▶ _TASK TO CARRY OUT_:
Would you repeat word for word the lines of the listing that follows, from the one with "плече Супергерої на" up to and including the one with "s para Glencore", and leave out the images?

-*-*-

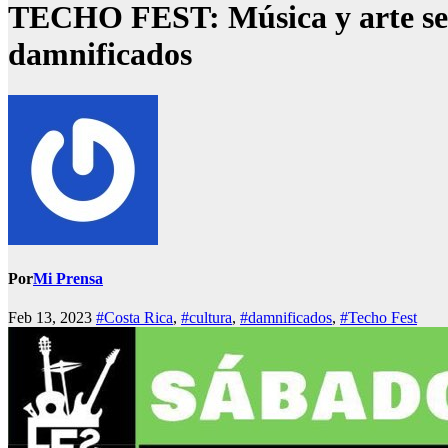
TECHO FEST: Música y arte se u
damnificados
Por
Mi Prensa
Feb 13, 2023
#Costa Rica
,
#cultura
,
#damnificados
,
#Techo Fest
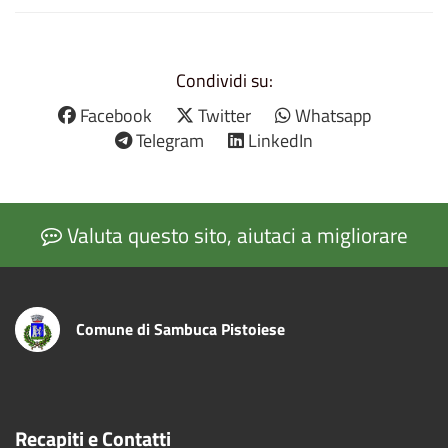
Condividi su:
Facebook
Twitter
Whatsapp
Telegram
LinkedIn
Valuta questo sito, aiutaci a migliorare
Comune di Sambuca Pistoiese
Recapiti e Contatti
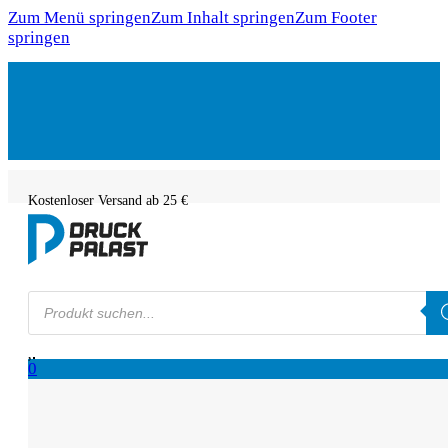
Zum Menü springen
Zum Inhalt springen
Zum Footer
springen
Kostenloser Versand ab 25 €
Products
search
0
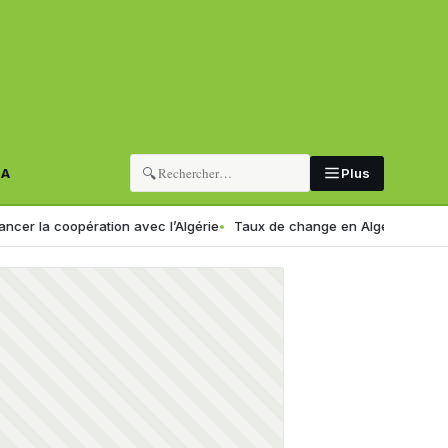
🔍
RA
Plus
pération avec l’Algérie
Taux de change en Algérie : voici le nouveau 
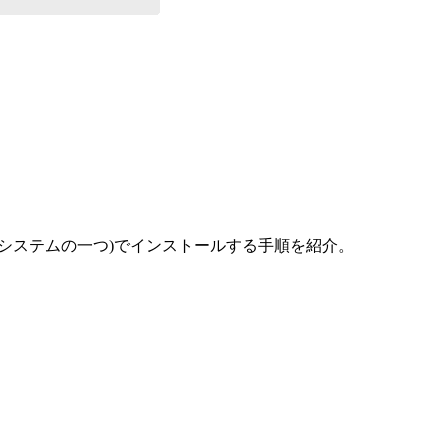
理システムの一つ)でインストールする手順を紹介。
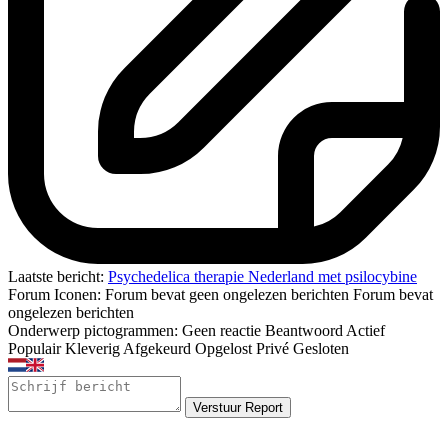
Laatste bericht:
Psychedelica therapie Nederland met psilocybine
Forum Iconen:
Forum bevat geen ongelezen berichten
Forum bevat
ongelezen berichten
Onderwerp pictogrammen:
Geen reactie
Beantwoord
Actief
Populair
Kleverig
Afgekeurd
Opgelost
Privé
Gesloten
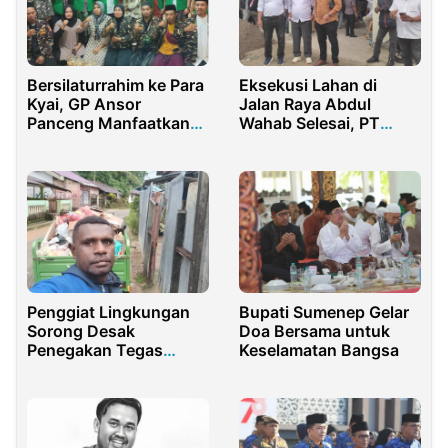
Bersilaturrahim ke Para
Eksekusi Lahan di
Kyai, GP Ansor
Jalan Raya Abdul
Panceng Manfaatkan
Wahab Selesai, PT
Momen Lebaran
Haikal Cipta Abadi
Perkasa Sampaikan
Apresiasi
Penggiat Lingkungan
Bupati Sumenep Gelar
Sorong Desak
Doa Bersama untuk
Penegakan Tegas
Keselamatan Bangsa
Perda Sampah Kota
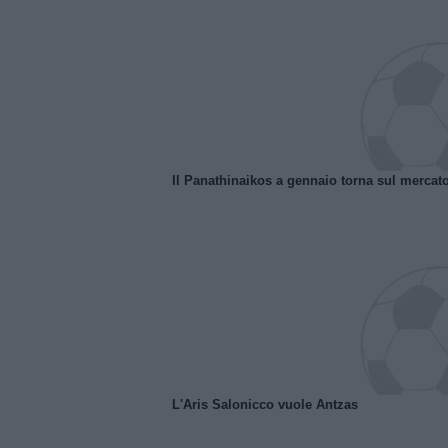
Il Panathinaikos a gennaio torna sul mercat
L'Aris Salonicco vuole Antzas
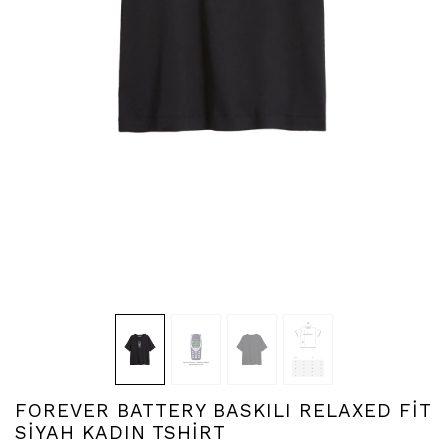
FOREVER BATTERY BASKILI RELAXED FİT
SİYAH KADIN TSHİRT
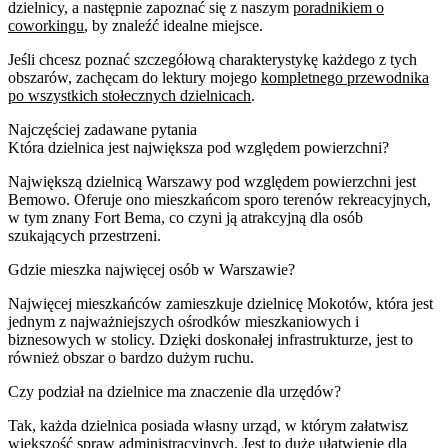
dzielnicy, a następnie zapoznać się z naszym
poradnikiem o
coworkingu
, by znaleźć idealne miejsce.
Jeśli chcesz poznać szczegółową charakterystykę każdego z tych
obszarów, zachęcam do lektury mojego
kompletnego przewodnika
po wszystkich stołecznych dzielnicach
.
Najczęściej zadawane pytania
Która dzielnica jest największa pod względem powierzchni?
Największą dzielnicą Warszawy pod względem powierzchni jest
Bemowo. Oferuje ono mieszkańcom sporo terenów rekreacyjnych,
w tym znany Fort Bema, co czyni ją atrakcyjną dla osób
szukających przestrzeni.
Gdzie mieszka najwięcej osób w Warszawie?
Najwięcej mieszkańców zamieszkuje dzielnicę Mokotów, która jest
jednym z najważniejszych ośrodków mieszkaniowych i
biznesowych w stolicy. Dzięki doskonałej infrastrukturze, jest to
również obszar o bardzo dużym ruchu.
Czy podział na dzielnice ma znaczenie dla urzędów?
Tak, każda dzielnica posiada własny urząd, w którym załatwisz
większość spraw administracyjnych. Jest to duże ułatwienie dla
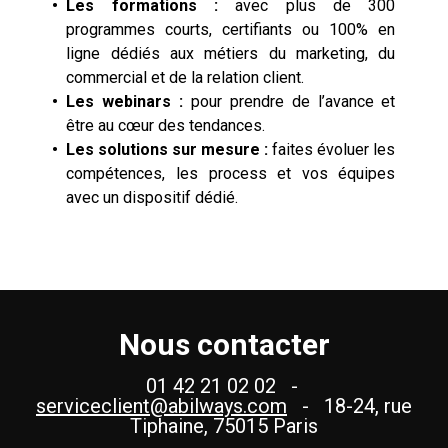
•
Les formations :
avec plus de 300
programmes courts, certifiants ou 100% en
ligne dédiés aux métiers du marketing, du
commercial et de la relation client.
•
Les webinars :
pour prendre de l’avance et
être au cœur des tendances.
•
Les solutions sur mesure :
faites évoluer les
compétences, les process et vos équipes
avec un dispositif dédié.
Nous contacter
01 42 21 02 02 -
serviceclient@abilways.com
- 18-24, rue
Tiphaine, 75015 Paris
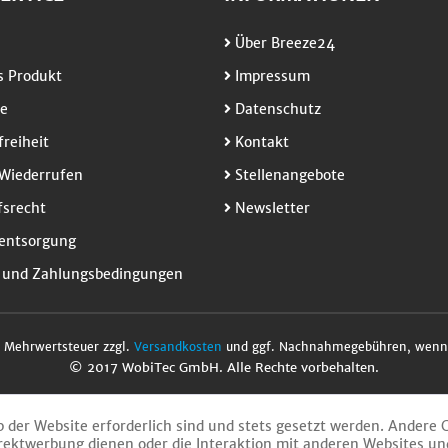
Über Breeze24
 Produkt
Impressum
e
Datenschutz
freiheit
Kontakt
Wiederrufen
Stellenangebote
srecht
Newsletter
entsorgung
 und Zahlungsbedingungen
l. Mehrwertsteuer zzgl.
Versandkosten
und ggf. Nachnahmegebühren, wenn 
© 2017 WobiTec GmbH. Alle Rechte vorbehalten.
b der Website erforderlich sind und stets gesetzt werden. Andere 
rektwerbung dienen oder die Interaktion mit anderen Websites un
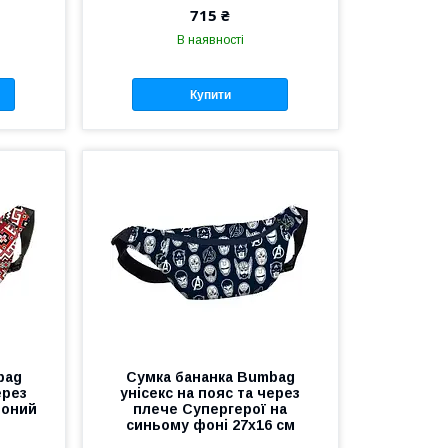
715 ₴
В наявності
Купити
bag
Сумка бананка Bumbag
ерез
унісекс на пояс та через
воний
плече Супергерої на
синьому фоні 27x16 см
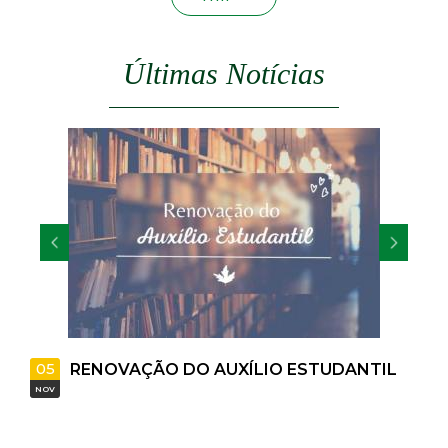
t
a
Últimas Notícias
M
G
5
07
RENOVAÇÃO DO AUXÍLIO ESTUDANTIL
AUXÍ
V
MAI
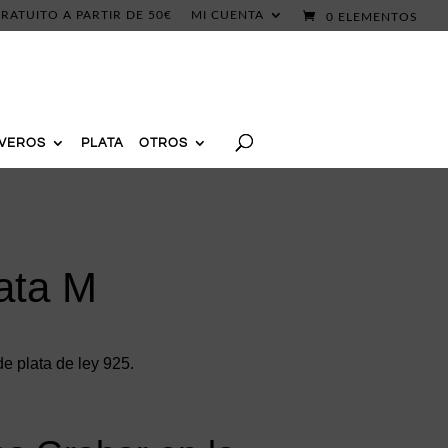
RATUITO A PARTIR DE 50€
MI CUENTA
0 ELEMENTOS
AVEROS
PLATA
OTROS
ata M
 plata de ley 925.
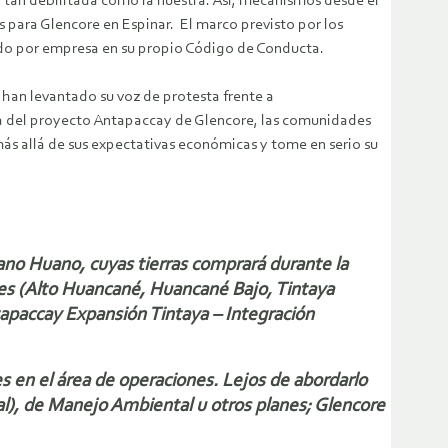
 tan debilitada como la nuestra. Así, mecanismos desde el
s para Glencore en Espinar. El marco previsto por los
ado por empresa en su propio Código de Conducta.
a han levantado su voz de protesta frente a
lta del proyecto Antapaccay de Glencore, las comunidades
más allá de sus expectativas económicas y tome en serio su
ano Huano, cuyas tierras comprará durante la
ades (Alto Huancané, Huancané Bajo, Tintaya
tapaccay Expansión Tintaya – Integración
s en el área de operaciones. Lejos de abordarlo
al), de Manejo Ambiental u otros planes; Glencore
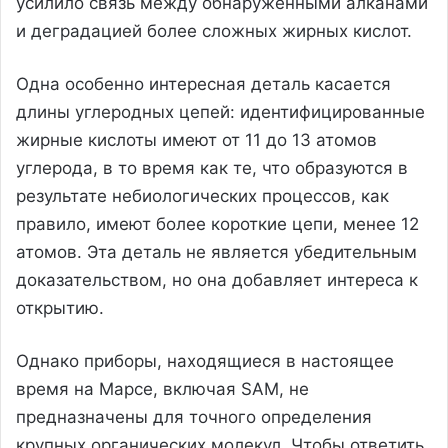
усилило связь между обнаруженными алканами
и деградацией более сложных жирных кислот.
Одна особенно интересная деталь касается
длины углеродных цепей: идентифицированные
жирные кислоты имеют от 11 до 13 атомов
углерода, в то время как те, что образуются в
результате небиологических процессов, как
правило, имеют более короткие цепи, менее 12
атомов. Эта деталь не является убедительным
доказательством, но она добавляет интереса к
открытию.
Однако приборы, находящиеся в настоящее
время на Марсе, включая SAM, не
предназначены для точного определения
крупных органических молекул. Чтобы ответить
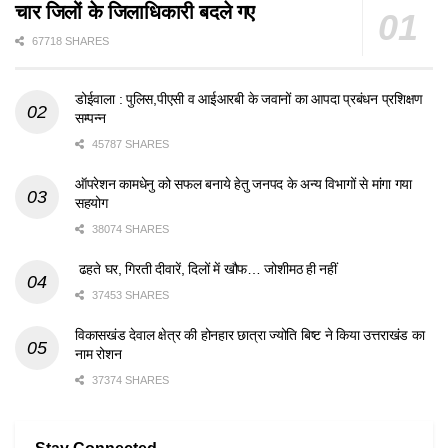
चार जिलों के जिलाधिकारी बदले गए
67718 SHARES
डोईवाला : पुलिस,पीएसी व आईआरबी के जवानों का आपदा प्रबंधन प्रशिक्षण
सम्पन्न
45787 SHARES
ऑपरेशन कामधेनु को सफल बनाये हेतु जनपद के अन्य विभागों से मांगा गया
सहयोग
38074 SHARES
ढहते घर, गिरती दीवारें, दिलों में खौफ… जोशीमठ ही नहीं
37453 SHARES
विकासखंड देवाल क्षेत्र की होनहार छात्रा ज्योति बिष्ट ने किया उत्तराखंड का
नाम रोशन
37374 SHARES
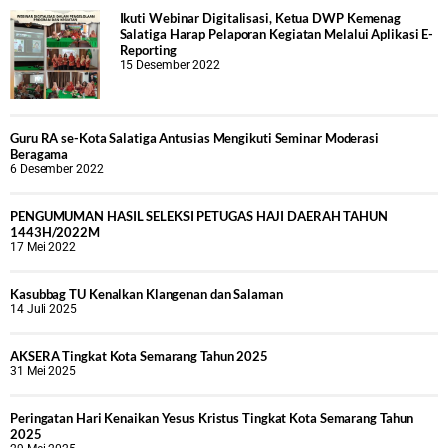
Ikuti Webinar Digitalisasi, Ketua DWP Kemenag
Salatiga Harap Pelaporan Kegiatan Melalui Aplikasi E-
Reporting
15 Desember 2022
Guru RA se-Kota Salatiga Antusias Mengikuti Seminar Moderasi
Beragama
6 Desember 2022
PENGUMUMAN HASIL SELEKSI PETUGAS HAJI DAERAH TAHUN
1443H/2022M
17 Mei 2022
Kasubbag TU Kenalkan Klangenan dan Salaman
14 Juli 2025
AKSERA Tingkat Kota Semarang Tahun 2025
31 Mei 2025
Peringatan Hari Kenaikan Yesus Kristus Tingkat Kota Semarang Tahun
2025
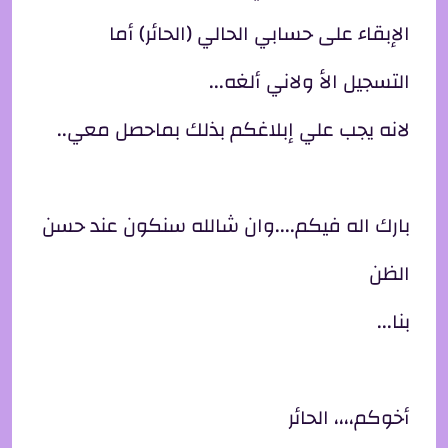
الإبقاء على حسابي الحالي (الحائر) أما
التسجيل الأ ولاني ألغه...
لانه يجب علي إبلاغكم بذلك بماحصل معي..
بارك اله فيكم....وان شالله سنكون عند حسن
الظن
بنا...
أخوكم،،،، الحائر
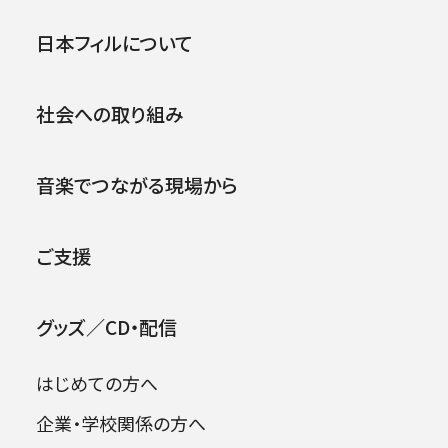
第488回東京定期演奏会
公演
イベント
日本フィルについて
.
1997年03月13日 (木)
社会への取り組み
音楽でつながる現場から
ご支援
グッズ／CD・配信
はじめての方へ
企業・学校関係の方へ
出演者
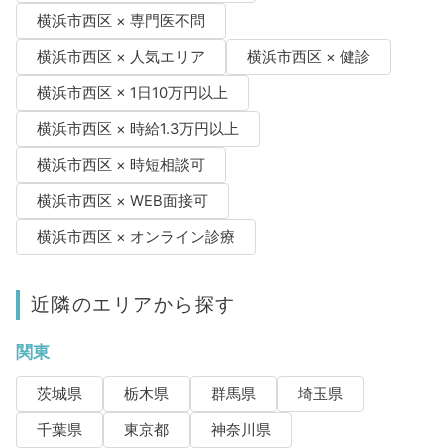
横浜市西区 × 専門医不問
横浜市西区 × 人気エリア
横浜市西区 × 健診
横浜市西区 × 1日10万円以上
横浜市西区 × 時給1.3万円以上
横浜市西区 × 時短相談可
横浜市西区 × WEB面接可
横浜市西区 × オンライン診療
近隣のエリアから探す
関東
茨城県
栃木県
群馬県
埼玉県
千葉県
東京都
神奈川県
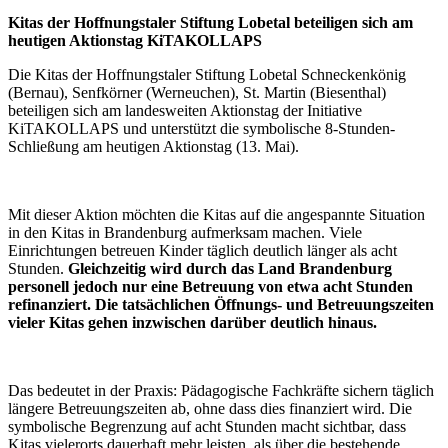
Kitas der Hoffnungstaler Stiftung Lobetal beteiligen sich am
heutigen Aktionstag KiTAKOLLAPS
Die Kitas der Hoffnungstaler Stiftung Lobetal Schneckenkönig
(Bernau), Senfkörner (Werneuchen), St. Martin (Biesenthal)
beteiligen sich am landesweiten Aktionstag der Initiative
KiTAKOLLAPS und unterstützt die symbolische 8-Stunden-
Schließung am heutigen Aktionstag (13. Mai).
Mit dieser Aktion möchten die Kitas auf die angespannte Situation
in den Kitas in Brandenburg aufmerksam machen. Viele
Einrichtungen betreuen Kinder täglich deutlich länger als acht
Stunden.
Gleichzeitig wird durch das Land Brandenburg
personell jedoch nur eine Betreuung von etwa acht Stunden
refinanziert. Die tatsächlichen Öffnungs- und Betreuungszeiten
vieler Kitas gehen inzwischen darüber deutlich hinaus.
Das bedeutet in der Praxis: Pädagogische Fachkräfte sichern täglich
längere Betreuungszeiten ab, ohne dass dies finanziert wird. Die
symbolische Begrenzung auf acht Stunden macht sichtbar, dass
Kitas vielerorts dauerhaft mehr leisten, als über die bestehende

-*-*-

▶ _REPLY TO THE TASK_:
плече Супергерої на
синьому фоні 27x16 см
t
a
Últimas Notícias
M
G
5
07
RENOVAÇÃO DO AUXÍLIO ESTUDANTIL
AUXÍ
V
MAI
RATUITO A PARTIR DE 50€
MI CUENTA
0 ELEMENTOS
AVEROS
PLATA
OTROS
ata M
 plata de ley 925.
 tan debilitada como la nuestra. Así, mecanismos desde el
s para Glencore en Espinar. El marco previsto por los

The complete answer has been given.